Personal information
- Born: 16 October 1945 (age 80) Maidstone, England
- Height: 1.68 m (5 ft 6 in)
- Weight: 63 kg (139 lb)

Sport
- Sport: Swimming
- Club: Watford Swimming Club

Medal record
Representing Great Britain
European Championships
| Bronze medal – third place | 1962 Leipzig | 4×100 m medley |
| Bronze medal – third place | 1966 Utrecht | 4×100 m medley |
Representing England
Commonwealth Games
| Silver medal – second place | 1962 Perth | 110 yd butterfly |
| Silver medal – second place | 1962 Perth | 4×110 yd medley |

= Mary-Anne Cotterill =

English swimmer (born 1945)

Mary Anne Cotterill (born 16 October 1945) is a retired English butterfly swimmer.

== Swimming career ==
Cooerill won two bronze medals in the 4 × 100 m medley relay at the 1962 and 1966 European Aquatics Championships. She finished fifth in the same event at the 1964 Summer Olympics. She also won two silver medals in the 110 yd butterfly and 4×110 yd medley relay at the 1962 Commonwealth Games in Perth, Western Australia.
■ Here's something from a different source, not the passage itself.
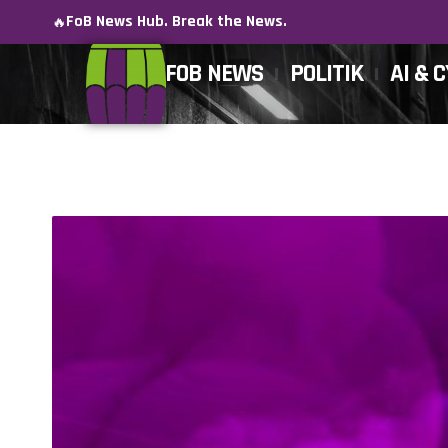
FoB News Hub. Break the News.
🔥
FOB NEWS
POLITIK
AI &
In the 110 yd butterfly she was second to the world record holder Mary Stewart of Canada.

She represented England and won two silver medals in 110 yards butterfly and the medley relay, at the 1962 British Empire and Commonwealth Games in Perth, Western Australia.

At the ASA National British Championships she won the 110 yards butterfly title in 1964.

Cotterill represented the England team again at the 1966 British Empire and Commonwealth Games in Kingston, Jamaica, where she reached the final of the 110 yards butterfly event.

== Personal life ==
Cotterill retired from international swimming in 1966 but continued to captain the University of London swimming team while a medical student at St Mary's Hospital. She qualified as a doctor in 1971 and went on to combine a part-time medical career with a family. She retired from medical practice in 1998 and went on to be a bereavement counsellor and supervisor for Cruse. Two of her daughters are also doctors, whilst her third works in marketing for Nestle.